Data Processing Techniques
Reference of data processing techniques.
filter
Exclude lines from file.csv that contain a “.” and output the result into file2.csv
$ cat file.csv | grep -v '\.' > file2.csv
Usefull if you need to filter a big text file (that text editors arent able to handle).
split
Split file.csv in files of size 1000 lines each
$ split -l 1000 file.csv
Usefull if you need to open a file in excel that is bigger that excel allows. Split it into multiple files.
count lines
$ cat file.txt | wc -l
show the first (and last) lines of a big file
Show the 1st 5 lines in file.txt
$ head -5 file.txt
Show the last 5 lines of a file
$ tail -5 file.txt
R <-> Excel via clipboard
Especially made to interact with Excel(adapt for other apps), inside R do:
### Column
# read from clipboard a column of strings into array x
x = readClipboard()
# read from console input a column of numbers into array x
x = scan()
# send clipboard a column of strings in x
writeClipboard( as.character(x) )
### Table
# read from clipboard into table x
x = read.DIF(file='clipboard', header=TRUE, transpose=TRUE)

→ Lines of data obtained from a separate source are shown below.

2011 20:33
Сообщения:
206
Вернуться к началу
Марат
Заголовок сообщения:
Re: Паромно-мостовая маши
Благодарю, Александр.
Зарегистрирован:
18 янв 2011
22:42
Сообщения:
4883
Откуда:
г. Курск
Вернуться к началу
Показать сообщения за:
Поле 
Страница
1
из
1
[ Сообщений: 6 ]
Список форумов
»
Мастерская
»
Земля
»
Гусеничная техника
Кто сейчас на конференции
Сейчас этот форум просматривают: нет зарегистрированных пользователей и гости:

# write table x to clipboard
write.table(x, "clipboard", sep="\t", row.names=FALSE, col.names=TRUE)
- reference: johndcook r_excel_clipboard
(ruby) Script - For each line in file Do (something)
Using ruby, gets flexible to do a lot:
File.open(ARGV[0], 'r').each_line do |line|
puts line.split(",")[0].gsub('"', '')
end
regular expressions
Some might not always exactly as they are depending on tool
^\n - lines starting with newline = empty lines
Excel: time hh:mm to minutes(or hours)
To minutes(there’s 1440 minutes(24 hours) in a day, excel keeps time fraction between 0 and 1), so for minutes:
=1440*mod(A1,1)
- If you are working with time from a single cell only, be a bit careful. A hh:mm format will indicate only the fractional part of the DATE stored in the cell. That is, 0.24 an 1.24 and 18,000.24 will all display the same. To make sure you are getting only the fractional part (if that is what you want) use mod.

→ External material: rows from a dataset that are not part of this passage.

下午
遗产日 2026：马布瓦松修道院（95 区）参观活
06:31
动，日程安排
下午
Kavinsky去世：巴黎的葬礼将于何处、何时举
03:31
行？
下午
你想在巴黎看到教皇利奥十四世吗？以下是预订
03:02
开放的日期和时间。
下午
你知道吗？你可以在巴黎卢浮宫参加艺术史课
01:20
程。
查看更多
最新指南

- Can also get the hour by doing: =24*mod(A1,1)
Output:
| before | after |
| 01:47:41 | 107.68 |
Convert text file encoding
Many text editors support doing this, but when the file is too big use instead the command line.
In windows powershell(from utf-8 to ascii)

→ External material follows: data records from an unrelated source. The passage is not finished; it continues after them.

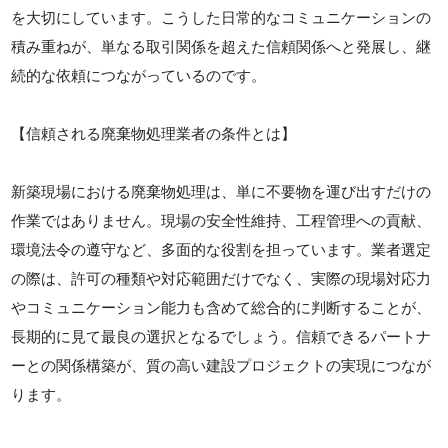
を大切にしています。こうした日常的なコミュニケーションの
積み重ねが、単なる取引関係を超えた信頼関係へと発展し、継
続的な依頼につながっているのです。
【信頼される廃棄物処理業者の条件とは】
新築現場における廃棄物処理は、単に不要物を運び出すだけの
作業ではありません。現場の安全性維持、工程管理への貢献、
環境法令の遵守など、多面的な役割を担っています。業者選定
の際は、許可の種類や対応範囲だけでなく、実際の現場対応力
やコミュニケーション能力も含めて総合的に判断することが、
長期的に見て最良の選択となるでしょう。信頼できるパートナ
ーとの関係構築が、質の高い建設プロジェクトの実現につなが
ります。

gc -en utf8 in.txt | Out-File -en ascii out.txt
- reference(for *nix machine also): best-way-to-convert-text-files-between-character-sets @stackoverflow
Excel: pivot table count distinct
Insert a column and in Cell C2 paste this formula:
=IF(SUMPRODUCT(($A$2:$A2=A2)*($B$2:$B2=B2))>1,0,1)
Reference: http://stackoverflow.com/questions/11876238/simple-pivot-table-to-count-unique-values
Excel: Finding the last filled row, for a given column
Useful for automating excel reports, imagine keep adding rows to an existing table to add in more data, often a report need to calculate a value considering all exiting rows.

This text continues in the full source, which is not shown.